WHAT NEEDS TO BE DONE: Reproduce the data in its entirety, exactly as written.
#####
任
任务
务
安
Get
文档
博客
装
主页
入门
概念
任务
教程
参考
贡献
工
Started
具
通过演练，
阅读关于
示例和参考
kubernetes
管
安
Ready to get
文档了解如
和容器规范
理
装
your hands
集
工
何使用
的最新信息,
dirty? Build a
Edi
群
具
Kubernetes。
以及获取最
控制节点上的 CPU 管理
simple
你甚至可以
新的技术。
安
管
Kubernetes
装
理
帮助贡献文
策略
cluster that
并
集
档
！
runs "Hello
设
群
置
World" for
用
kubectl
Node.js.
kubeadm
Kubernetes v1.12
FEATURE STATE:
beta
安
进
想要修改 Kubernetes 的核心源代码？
#####
WRITTEN ANSWER:
任
任务
务
安
Get
文档
博客
装
主页
入门
概念
任务
教程
参考
贡献
工
Started
具
通过演练，
阅读关于
示例和参考
kubernetes
管
安
Ready to get
文档了解如
和容器规范
理
装
your hands
集
工
何使用
的最新信息,
dirty? Build a
Edi
群
具
Kubernetes。
以及获取最
控制节点上的 CPU 管理
simple
你甚至可以
新的技术。
安
管
Kubernetes
装
理
帮助贡献文
策略
cluster that
并
集
档
！
runs "Hello
设
群
置
World" for
用
kubectl
Node.js.
kubeadm
Kubernetes v1.12
FEATURE STATE:
beta
安
进
想要修改 Kubernetes 的核心源代码？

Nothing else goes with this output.